8 min read

How Efficient Is DeepSeek V3? Calculating Its MFU Around 37%

This article derives DeepSeek V3's training Model FLOPs Utilization (MFU) using publicly available data, showing an MFU of roughly 37%—about a 60% improvement over V2—and provides detailed formulas, parameter settings, and a reproducible Python script.

Baobao Algorithm Notes

Jan 7, 2025

How Efficient Is DeepSeek V3? Calculating Its MFU Around 37%

Background

DeepSeek V3 was released in December 2024 and was trained for roughly $5.57 million, prompting interest in its training efficiency.

Motivation

The goal is to compute the Model FLOPs Utilization (MFU) of DeepSeek V3 from publicly available information to provide a benchmark for future work.

Parameter Specification

dim = 7168
inter_dim = 18432
moe_inter_dim = 2048
n_layers = 61
n_dense_layers = 3
n_heads = 128
n_routed_experts = 256
n_shared_experts = 1
n_activated_experts = 8
q_lora_rank = 1536
kv_lora_rank = 512
qk_nope_head_dim = 128
qk_rope_head_dim = 64
v_head_dim = 128

Forward FLOP Formulas

Define qk_head_dim = qk_nope_head_dim + qk_rope_head_dim.

Q projection (down + up):

flops = 2 * bs * seq_len * dim * q_lora_rank + 2 * bs * seq_len * q_lora_rank * n_heads * qk_head_dim

KV down projection:

flops += 2 * bs * seq_len * dim * (kv_lora_rank + qk_rope_head_dim)

KV up projection:

flops += 2 * bs * seq_len * kv_lora_rank * n_heads * (qk_nope_head_dim + v_head_dim)

Score (Q×Kᵀ):

flops += 2 * bs * seq_len * seq_len * n_heads * qk_head_dim / 2

Score×V:

flops += 2 * bs * seq_len * seq_len * n_heads * v_head_dim / 2

Output projection (Wo): flops += 2 * bs * seq_len * n_heads * v_head_dim * dim Additional FLOPs are computed for MoE, MLP, embedding, and LM‑head layers:

MoE forward:

flops += 2 * bs * seq_len * dim * moe_inter_dim * 3 + 2 * bs * seq_len * moe_inter_dim

MLP forward:

flops += 2 * bs * seq_len * dim * inter_dim * 3 + 2 * bs * seq_len * inter_dim

Embedding: flops += 2 * bs * seq_len * dim LM head (single head, no MTP):

flops += 2 * bs * seq_len * dim * vocab_size

MFU Computation

Backward FLOPs are approximated as twice the forward FLOPs, excluding the recomputation cost of the attention backward pass.

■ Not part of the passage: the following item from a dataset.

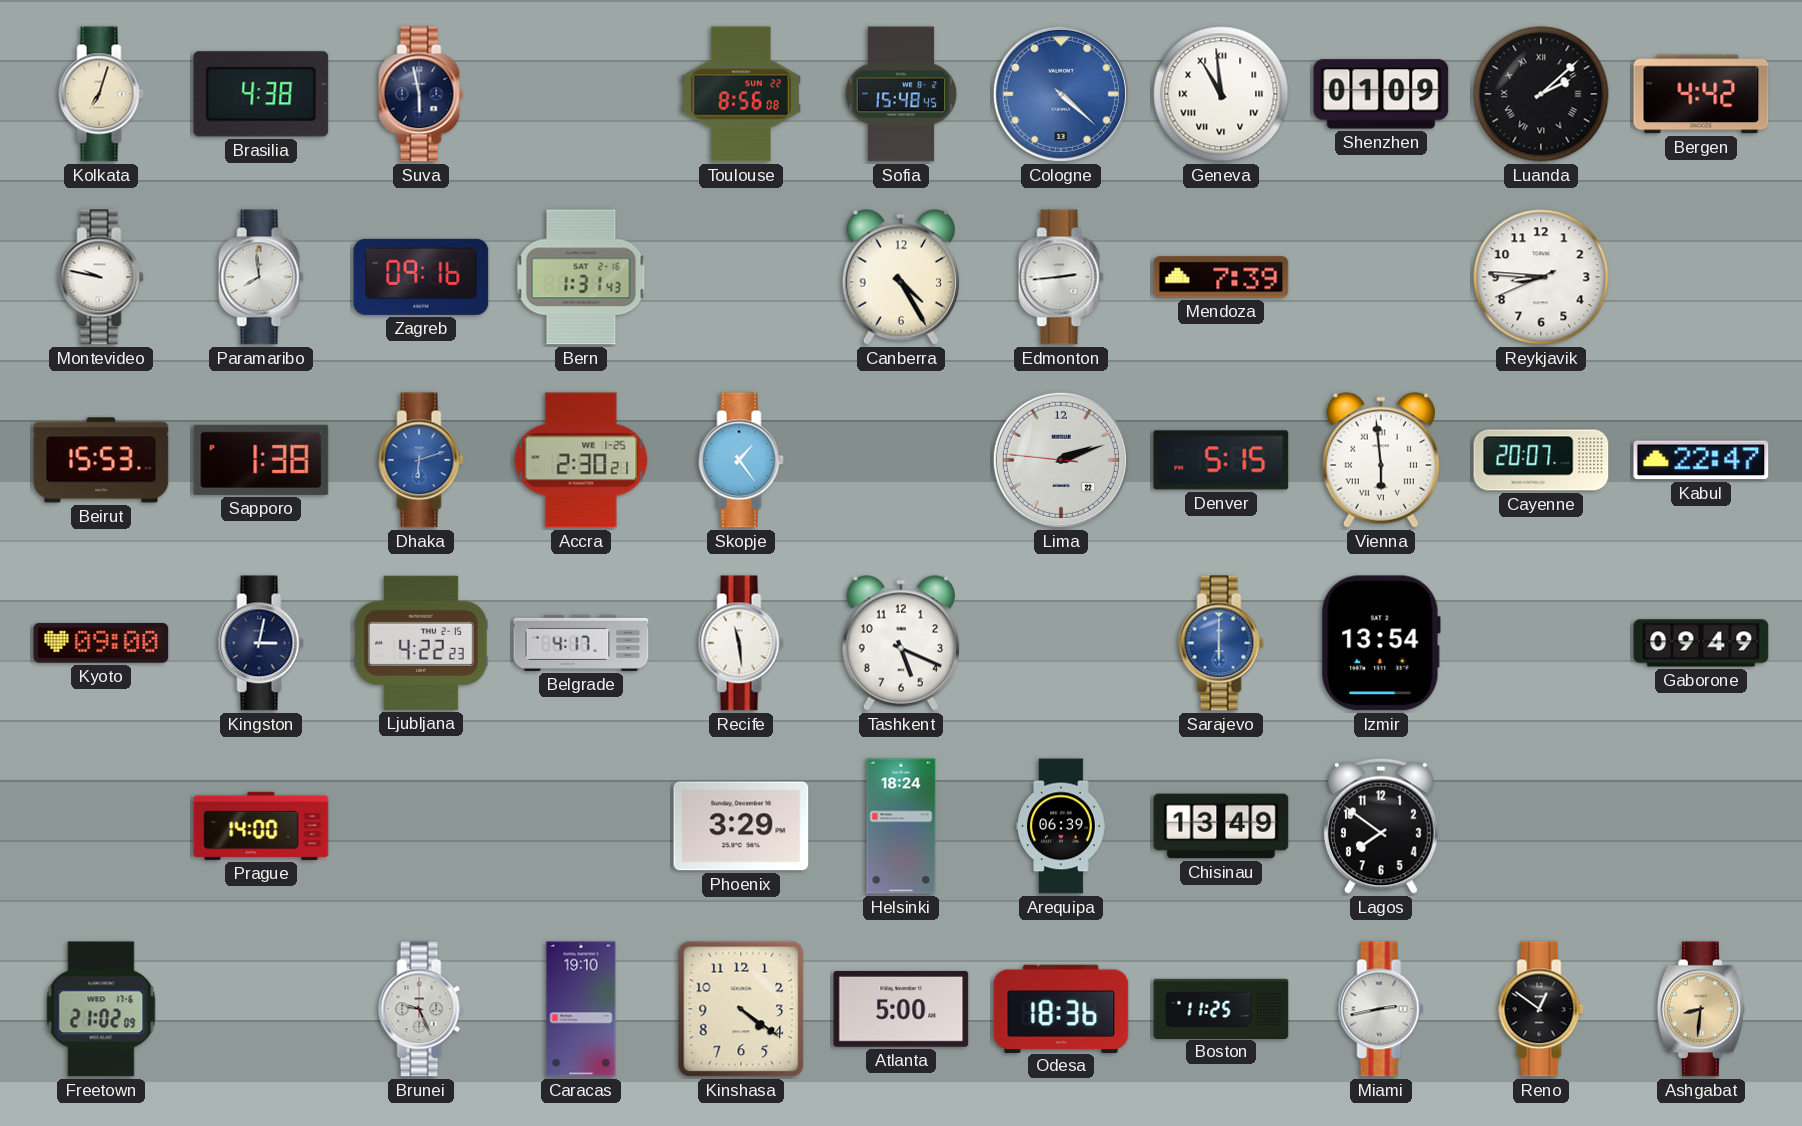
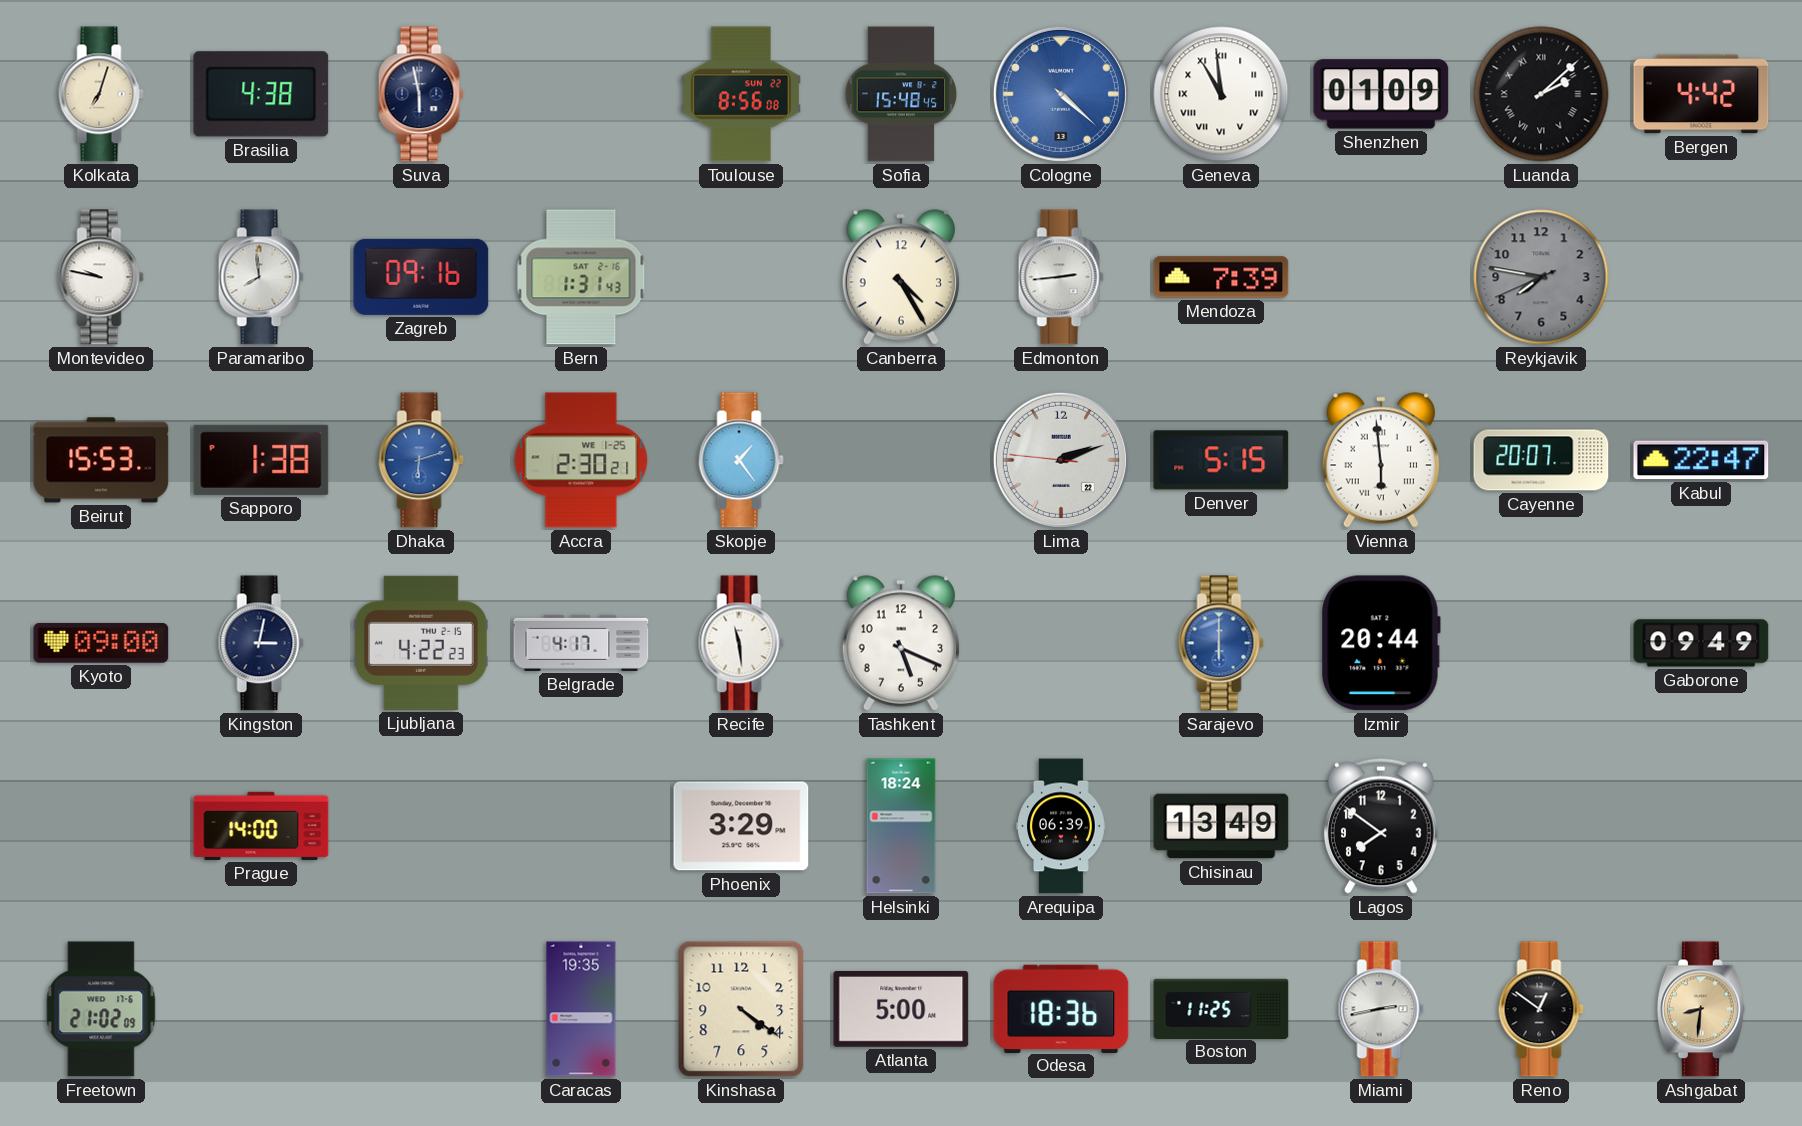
Reykjavik: 8:45 -> 7:46
Reykjavik dial: white -> grey
Izmir: 13:54 -> 20:44
Brunei: 9:26 -> none
Caracas: 19:10 -> 19:35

DeepSeek V3 has 61 layers (3 dense, 58 MoE) and a context length of 4 K tokens. Summing FLOPs for 1 T tokens yields flops_per_1T_tokens.

GPU‑hours are derived from the reported 2.664 M GPU‑hours on H800 GPUs and converted to H100 BF16 performance:

gpu_hours = 2.664 * 3600 / 1024  # H100‑equivalent hours
H100_peak_bf16_flops = 989.5e12  # 989.5 TFLOPS
MFU = flops_per_1T_tokens * 14.8 / (gpu_hours * H100_peak_bf16_flops)

Results

The original script (

https://github.com/feifeibear/DPSKV3MFU/blob/main/dpskv3_flops.py

) reports an MFU of 37.2 %.

After correcting unit inconsistencies and recalibrating the GPU‑hour conversion, the refined MFU is 36.2 %. An alternative upper‑bound estimation (using a simplified attention FLOP model) yields 39.0 %.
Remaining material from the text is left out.